[EXTRACTED RECORDS]

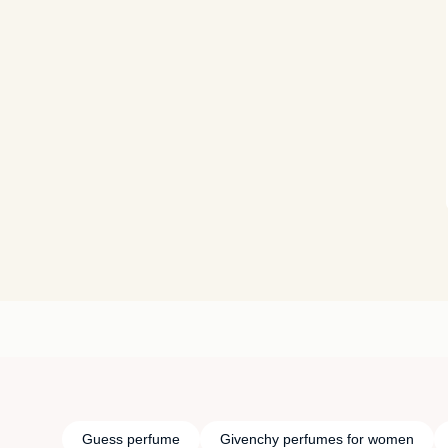
Guess perfume
Givenchy perfumes for women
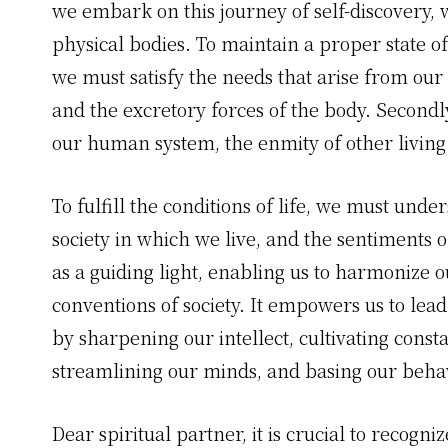
we embark on this journey of self-discovery, 
physical bodies. To maintain a proper state of 
we must satisfy the needs that arise from our
and the excretory forces of the body. Secondl
our human system, the enmity of other living 
To fulfill the conditions of life, we must unde
society in which we live, and the sentiments o
as a guiding light, enabling us to harmonize o
conventions of society. It empowers us to lead 
by sharpening our intellect, cultivating const
streamlining our minds, and basing our beha
Dear spiritual partner, it is crucial to recogn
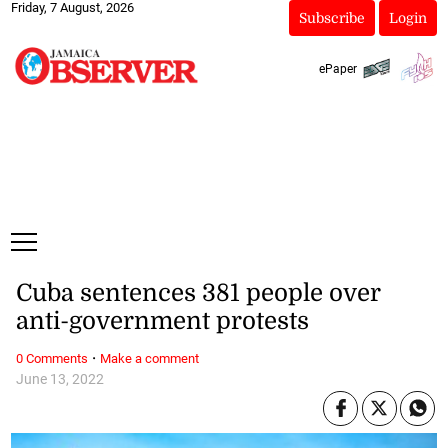
Friday, 7 August, 2026
Subscribe
Login
ePaper
Cuba sentences 381 people over
anti-government protests
·
0 Comments
Make a comment
June 13, 2022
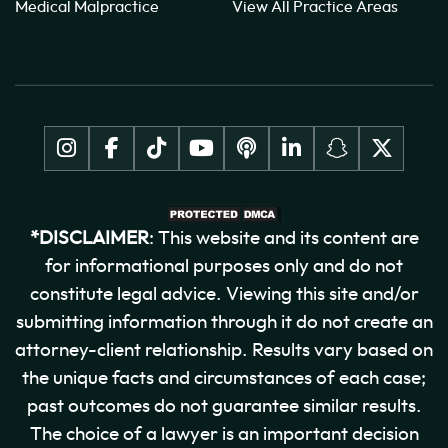
Medical Malpractice
View All Practice Areas
*DISCLAIMER
: This website and its content are
for informational purposes only and do not
constitute legal advice. Viewing this site and/or
submitting information through it do not create an
attorney-client relationship. Results vary based on
the unique facts and circumstances of each case;
past outcomes do not guarantee similar results.
The choice of a lawyer is an important decision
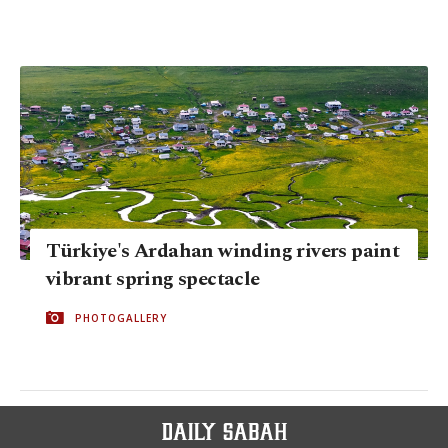
Türkiye's Ardahan winding rivers paint
vibrant spring spectacle
PHOTOGALLERY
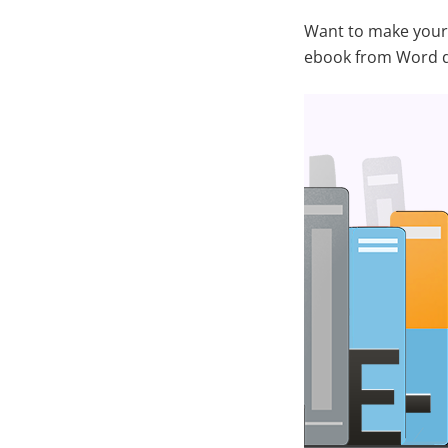
Want to make your 
ebook from Word 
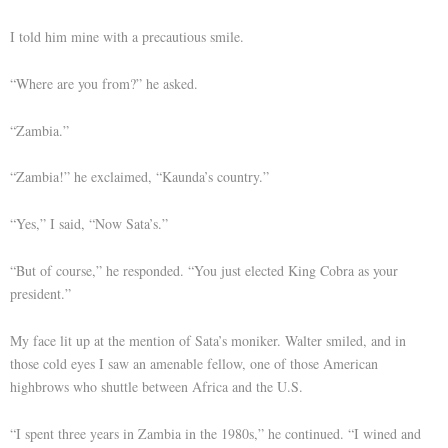
I told him mine with a precautious smile.
“Where are you from?” he asked.
“Zambia.”
“Zambia!” he exclaimed, “Kaunda’s country.”
“Yes,” I said, “Now Sata’s.”
“But of course,” he responded. “You just elected King Cobra as your
president.”
My face lit up at the mention of Sata’s moniker. Walter smiled, and in
those cold eyes I saw an amenable fellow, one of those American
highbrows who shuttle between Africa and the U.S.
“I spent three years in Zambia in the 1980s,” he continued. “I wined and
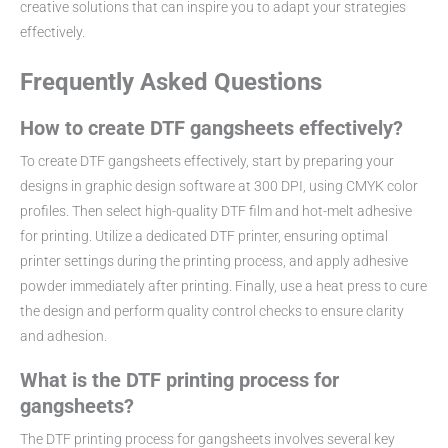
creative solutions that can inspire you to adapt your strategies
effectively.
Frequently Asked Questions
How to create DTF gangsheets effectively?
To create DTF gangsheets effectively, start by preparing your
designs in graphic design software at 300 DPI, using CMYK color
profiles. Then select high-quality DTF film and hot-melt adhesive
for printing. Utilize a dedicated DTF printer, ensuring optimal
printer settings during the printing process, and apply adhesive
powder immediately after printing. Finally, use a heat press to cure
the design and perform quality control checks to ensure clarity
and adhesion.
What is the DTF printing process for
gangsheets?
The DTF printing process for gangsheets involves several key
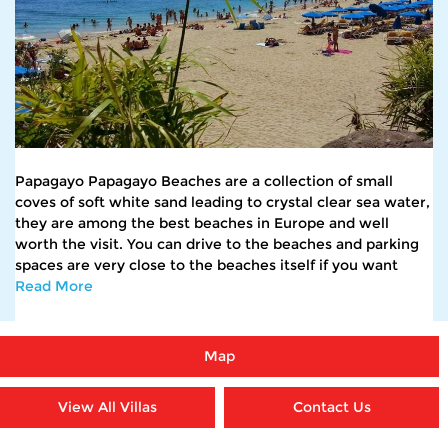
Papagayo Papagayo Beaches are a collection of small
coves of soft white sand leading to crystal clear sea water,
they are among the best beaches in Europe and well
worth the visit. You can drive to the beaches and parking
spaces are very close to the beaches itself if you want
Read More
Map
View All Villas
Contact Us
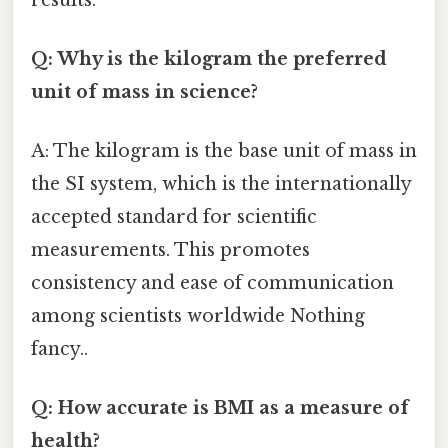
Q: Why is the kilogram the preferred
unit of mass in science?
A: The kilogram is the base unit of mass in
the SI system, which is the internationally
accepted standard for scientific
measurements. This promotes
consistency and ease of communication
among scientists worldwide Nothing
fancy..
Q: How accurate is BMI as a measure of
health?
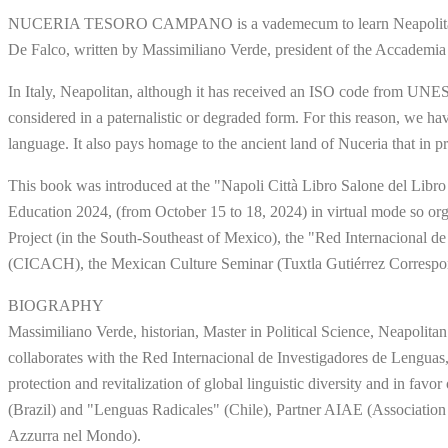
NUCERIA TESORO CAMPANO is a vademecum to learn Neapolitan lang
De Falco, written by Massimiliano Verde, president of the Accademia
In Italy, Neapolitan, although it has received an ISO code from UNES
considered in a paternalistic or degraded form. For this reason, we 
language. It also pays homage to the ancient land of Nuceria that in p
This book was introduced at the "Napoli Città Libro Salone del Libro 
Education 2024, (from October 15 to 18, 2024) in virtual mode so orga
Project (in the South-Southeast of Mexico), the "Red Internacional de
(CICACH), the Mexican Culture Seminar (Tuxtla Gutiérrez Correspond
BIOGRAPHY
Massimiliano Verde, historian, Master in Political Science, Neapolit
collaborates with the Red Internacional de Investigadores de Lenguas
protection and revitalization of global linguistic diversity and in fav
(Brazil) and "Lenguas Radicales" (Chile), Partner AIAE (Associatio
Azzurra nel Mondo).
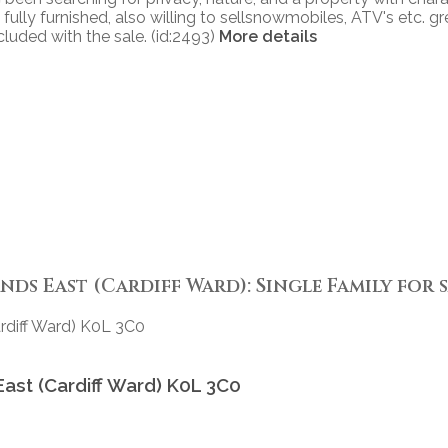
 fully furnished, also willing to sellsnowmobiles, ATV's etc. g
cluded with the sale. (id:2493)
More details
ds East (Cardiff Ward): Single Family for sa
rdiff Ward)
K0L 3C0
East (Cardiff Ward)
K0L 3C0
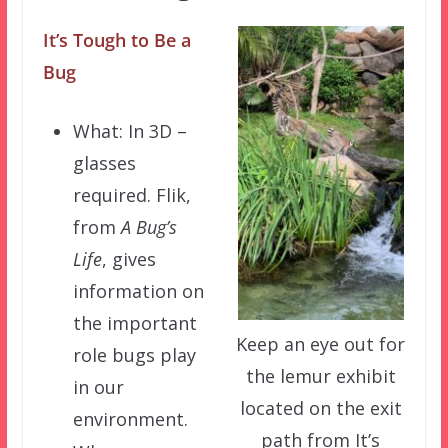
It’s Tough to Be a
Bug
What: In 3D –
glasses
required. Flik,
from
A Bug’s
Life
, gives
information on
the important
Keep an eye out for
role bugs play
the lemur exhibit
in our
located on the exit
environment.
path from It’s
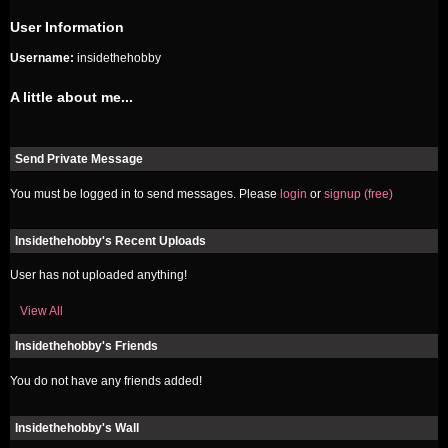
User Information
Username:
insidethehobby
A little about me...
Send Private Message
You must be logged in to send messages. Please
login
or
signup (free)
Insidethehobby's Recent Uploads
User has not uploaded anything!
View All
Insidethehobby's Friends
You do not have any friends added!
Insidethehobby's Wall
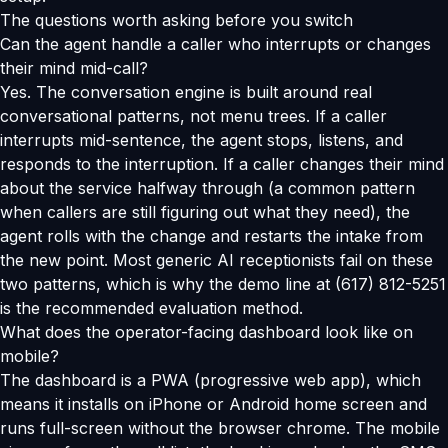
The questions worth asking before you switch
Can the agent handle a caller who interrupts or changes
their mind mid-call?
Yes. The conversation engine is built around real
conversational patterns, not menu trees. If a caller
interrupts mid-sentence, the agent stops, listens, and
responds to the interruption. If a caller changes their mind
about the service halfway through (a common pattern
when callers are still figuring out what they need), the
agent rolls with the change and restarts the intake from
the new point. Most generic AI receptionists fail on these
two patterns, which is why the demo line at (617) 812-5251
is the recommended evaluation method.
What does the operator-facing dashboard look like on
mobile?
The dashboard is a PWA (progressive web app), which
means it installs on iPhone or Android home screen and
runs full-screen without the browser chrome. The mobile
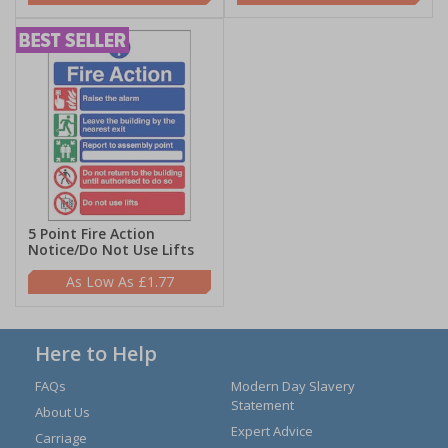
5 Point Fire Action
Notice/Do Not Use Lifts
£1.77
Here to Help
FAQs
Modern Day Slavery
Statement
About Us
Expert Advice
Carriage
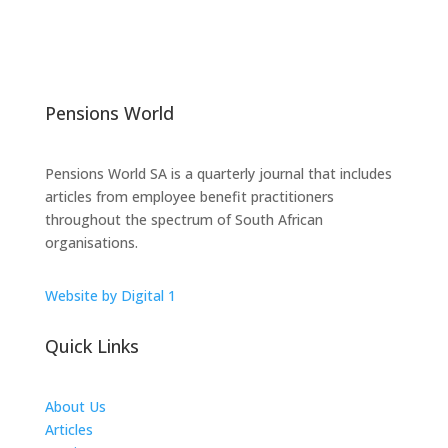
Pensions World
Pensions World SA is a quarterly journal that includes
articles from employee benefit practitioners
throughout the spectrum of South African
organisations.
Website by Digital 1
Quick Links
About Us
Articles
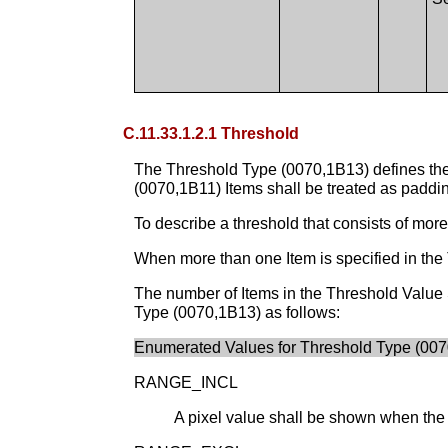
C.11.33.1.2.1 Threshold
The Threshold Type (0070,1B13) defines the 
(0070,1B11) Items shall be treated as paddin
To describe a threshold that consists of mor
When more than one Item is specified in the 
The number of Items in the Threshold Value
Type (0070,1B13) as follows:
Enumerated Values for Threshold Type (007
RANGE_INCL
A pixel value shall be shown when the v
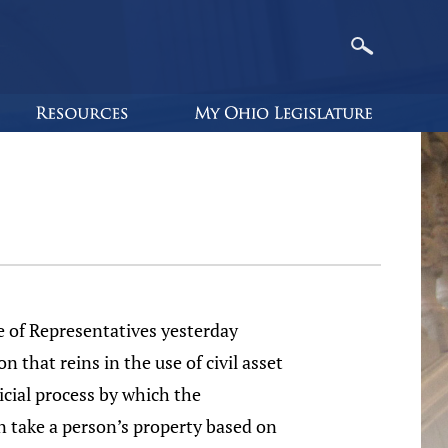
 of Representatives yesterday
on that reins in the use of civil asset
dicial process by which the
 take a person’s property based on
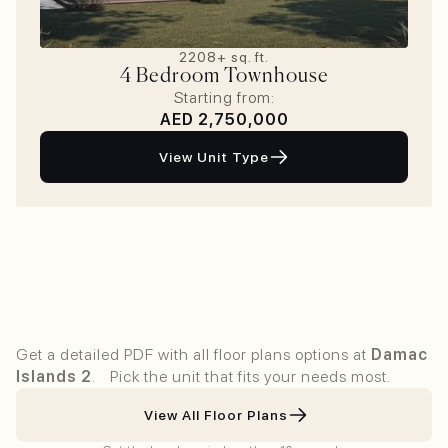
2208+ sq. ft.
4 Bedroom Townhouse
Starting from:
AED 2,750,000
View Unit Type
View All Floor Plans In 1-Click
Get a detailed PDF with all floor plans options at
Damac
Islands 2
. Pick the unit that fits your needs most.
View All Floor Plans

[/EXTRACTED RECORDS]

PROBLEM DETAILS: A faithful, complete copy of the entries is required, without the pictures.

EXERCISE OUTPUT:
Guess perfume
Givenchy perfumes for women
we embark on this journey of self-discovery, 
physical bodies. To maintain a proper state of 
we must satisfy the needs that arise from our
and the excretory forces of the body. Secondl
our human system, the enmity of other living 
To fulfill the conditions of life, we must unde
society in which we live, and the sentiments o
as a guiding light, enabling us to harmonize o
conventions of society. It empowers us to lead 
by sharpening our intellect, cultivating const
streamlining our minds, and basing our beha
Dear spiritual partner, it is crucial to recogn
Friday, 7 August, 2026
Subscribe
Login
ePaper
Cuba sentences 381 people over
anti-government protests
·
0 Comments
Make a comment
June 13, 2022
Medical Malpractice
View All Practice Areas
*DISCLAIMER
: This website and its content are
for informational purposes only and do not
constitute legal advice. Viewing this site and/or
submitting information through it do not create an
attorney-client relationship. Results vary based on
the unique facts and circumstances of each case;
past outcomes do not guarantee similar results.
The choice of a lawyer is an important decision
Türkiye's Ardahan winding rivers paint
vibrant spring spectacle
PHOTOGALLERY
Want to make your 
ebook from Word 
I told him mine with a precautious smile.
“Where are you from?” he asked.
“Zambia.”
“Zambia!” he exclaimed, “Kaunda’s country.”
“Yes,” I said, “Now Sata’s.”
“But of course,” he responded. “You just elected King Cobra as your
president.”
My face lit up at the mention of Sata’s moniker. Walter smiled, and in
those cold eyes I saw an amenable fellow, one of those American
highbrows who shuttle between Africa and the U.S.
“I spent three years in Zambia in the 1980s,” he continued. “I wined and
creative solutions that can inspire you to adapt your strategies
effectively.
Frequently Asked Questions
How to create DTF gangsheets effectively?
To create DTF gangsheets effectively, start by preparing your
designs in graphic design software at 300 DPI, using CMYK color
profiles. Then select high-quality DTF film and hot-melt adhesive
for printing. Utilize a dedicated DTF printer, ensuring optimal
printer settings during the printing process, and apply adhesive
powder immediately after printing. Finally, use a heat press to cure
the design and perform quality control checks to ensure clarity
and adhesion.
What is the DTF printing process for
gangsheets?
The DTF printing process for gangsheets involves several key
Papagayo Papagayo Beaches are a collection of small
coves of soft white sand leading to crystal clear sea water,
they are among the best beaches in Europe and well
worth the visit. You can drive to the beaches and parking
spaces are very close to the beaches itself if you want
Read More
Map
View All Villas
Contact Us
Q: Why is the kilogram the preferred
unit of mass in science?
A: The kilogram is the base unit of mass in
the SI system, which is the internationally
accepted standard for scientific
measurements. This promotes
consistency and ease of communication
among scientists worldwide Nothing
fancy..
Q: How accurate is BMI as a measure of
health?
NUCERIA TESORO CAMPANO is a vademecum to learn Neapolitan lang
De Falco, written by Massimiliano Verde, president of the Accademia
In Italy, Neapolitan, although it has received an ISO code from UNES
considered in a paternalistic or degraded form. For this reason, we 
language. It also pays homage to the ancient land of Nuceria that in p
This book was introduced at the "Napoli Città Libro Salone del Libro 
Education 2024, (from October 15 to 18, 2024) in virtual mode so orga
Project (in the South-Southeast of Mexico), the "Red Internacional de
(CICACH), the Mexican Culture Seminar (Tuxtla Gutiérrez Correspond
BIOGRAPHY
Massimiliano Verde, historian, Master in Political Science, Neapolit
collaborates with the Red Internacional de Investigadores de Lenguas
protection and revitalization of global linguistic diversity and in fav
(Brazil) and "Lenguas Radicales" (Chile), Partner AIAE (Associatio
Azzurra nel Mondo).
 fully furnished, also willing to sellsnowmobiles, ATV's etc. g
cluded with the sale. (id:2493)
More details
ds East (Cardiff Ward): Single Family for sa
rdiff Ward)
K0L 3C0
East (Cardiff Ward)
K0L 3C0
It’s Tough to Be a
Bug
What: In 3D –
glasses
required. Flik,
from
A Bug’s
Life
, gives
information on
the important
Keep an eye out for
role bugs play
the lemur exhibit
in our
located on the exit
environment.
path from It’s
User Information
Username:
insidethehobby
A little about me...
Send Private Message
You must be logged in to send messages. Please
login
or
signup (free)
Insidethehobby's Recent Uploads
User has not uploaded anything!
View All
Insidethehobby's Friends
You do not have any friends added!
Insidethehobby's Wall
The questions worth asking before you switch
Can the agent handle a caller who interrupts or changes
their mind mid-call?
Yes. The conversation engine is built around real
conversational patterns, not menu trees. If a caller
interrupts mid-sentence, the agent stops, listens, and
responds to the interruption. If a caller changes their mind
about the service halfway through (a common pattern
when callers are still figuring out what they need), the
agent rolls with the change and restarts the intake from
the new point. Most generic AI receptionists fail on these
two patterns, which is why the demo line at (617) 812-5251
is the recommended evaluation method.
What does the operator-facing dashboard look like on
mobile?
The dashboard is a PWA (progressive web app), which
means it installs on iPhone or Android home screen and
runs full-screen without the browser chrome. The mobile
5 Point Fire Action
Notice/Do Not Use Lifts
£1.77
Here to Help
FAQs
Modern Day Slavery
Statement
About Us
Expert Advice
Carriage
Pensions World
Pensions World SA is a quarterly journal that includes
articles from employee benefit practitioners
throughout the spectrum of South African
organisations.
Website by Digital 1
Quick Links
About Us
Articles
C.11.33.1.2.1 Threshold
The Threshold Type (0070,1B13) defines the 
(0070,1B11) Items shall be treated as paddin
To describe a threshold that consists of mor
When more than one Item is specified in the 
The number of Items in the Threshold Value
Type (0070,1B13) as follows:
Enumerated Values for Threshold Type (007
RANGE_INCL
A pixel value shall be shown when the v
 of Representatives yesterday
on that reins in the use of civil asset
dicial process by which the
 take a person’s property based on
2208+ sq. ft.
4 Bedroom Townhouse
Starting from:
AED 2,750,000
View Unit Type
View All Floor Plans In 1-Click
Get a detailed PDF with all floor plans options at
Damac
Islands 2
. Pick the unit that fits your needs most.
View All Floor Plans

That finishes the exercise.